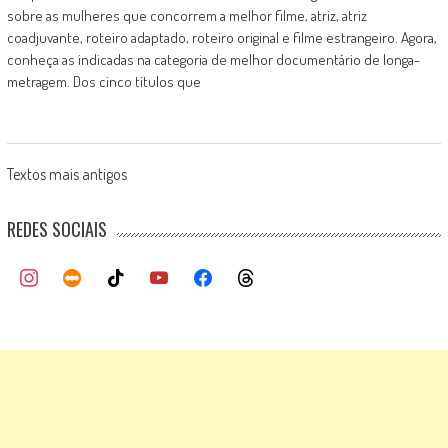
sobre as mulheres que concorrem a melhor filme, atriz, atriz
coadjuvante, roteiro adaptado, roteiro original e filme estrangeiro. Agora,
conheça as indicadas na categoria de melhor documentário de longa-
metragem. Dos cinco títulos que
Posts
Textos mais antigos
navigation
REDES SOCIAIS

══════

» Prompt
Each line of the material that has the word "filme" belongs in the answer.

» Exercise solution
sobre as mulheres que concorrem a melhor filme, atriz, atriz
coadjuvante, roteiro adaptado, roteiro original e filme estrangeiro. Agora,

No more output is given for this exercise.